In July last year, an international arbitration tribunal of the ICSID had slapped a penalty of $6 billion on Pakistan for its 2011 decision to deny the mining lease to the TCC -- a 50-50 joint venture of Barrick Gold Corporation of Australia and Antofagasta PLC of Chile.
The tribunal – chaired by Germany's Klaus Sachs and including Bulgarian arbitrator Stanimir Alexandrov and the UK's Lord Hoffmann had ordered Pakistan to pay over $4 billion in damages to the TCC in addition to $1.7 billion in pre-award interest.
The tribunal found that Pakistan had unlawfully denied the TCC a lease to mine copper and gold deposits at the Reko Diq mine, located in Chagai district of Balochistan. It held that the state had committed an unlawful expropriation under the Australia-Pakistan bilateral investment treaty.
Later, the TCC approached five different countries courts for the enforcement of the penalty imposed on Pakistan.
In November, Pakistan moved a plea before ICC for annulment of the award on several grounds. When the country's plea was registered, an interim stay was granted automatically on the enforcement proceedings initiated by the TCC.
A hearing to confirm the stay order took place via video link in April this. On Wednesday, the tribunal finally ruled in favour of Pakistan, confirming the stay on the enforcement of the award.
The ICSID is still considering Pakistan's appeal against enforcing the penalty over its cancellation of the Reko Diq mining lease and a final hearing will take place in May next year.

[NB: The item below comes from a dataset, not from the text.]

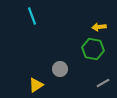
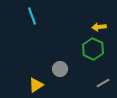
green hexagon: rotated 15 degrees clockwise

Reko Diq is famous for its mineral wealth, including gold and copper. Prime Minister Imran Khan's government considers it a strategic national asset, though instead of yielding a bonanza the Reko Diq mines have cost the country dearly owing to ongoing international litigation with the TCC.
The quantum of the award is same as the bailout package granted to Pakistan by the International Monetary Fund. If enforced, the award will result in serious economic repercussions for the country. Seen in this context, the stay is a success and major relief for Pakistan.
In June this year, Spain had persuaded an ICSID committee to annul a €128 million award in favour of a solar power investor on the basis of arbitrator Stanimir Alexandrov's failure to disclose a longstanding professional relationship with one of the claimant's expert witnesses from the Brattle Group.
The tribunal that imposed the penalty on Pakistan included Alexandrov as an arbitrator.